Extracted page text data
-*-
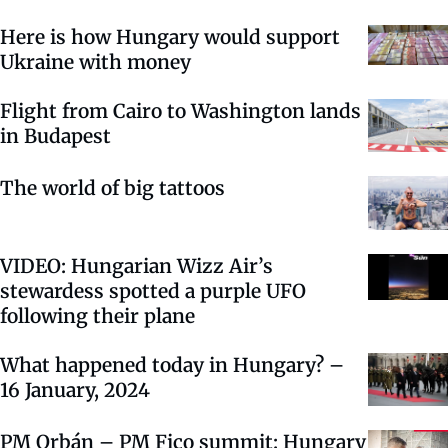
Here is how Hungary would support
Ukraine with money
Flight from Cairo to Washington lands
in Budapest
The world of big tattoos
VIDEO: Hungarian Wizz Air’s
stewardess spotted a purple UFO
following their plane
What happened today in Hungary? –
16 January, 2024
PM Orbán – PM Fico summit: Hungary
-*-
## TO DO
Every line in the records that holds the word "Hungary" should be copied into the answer.

## ANSWER FOR THE TASK
Here is how Hungary would support
What happened today in Hungary? –
PM Orbán – PM Fico summit: Hungary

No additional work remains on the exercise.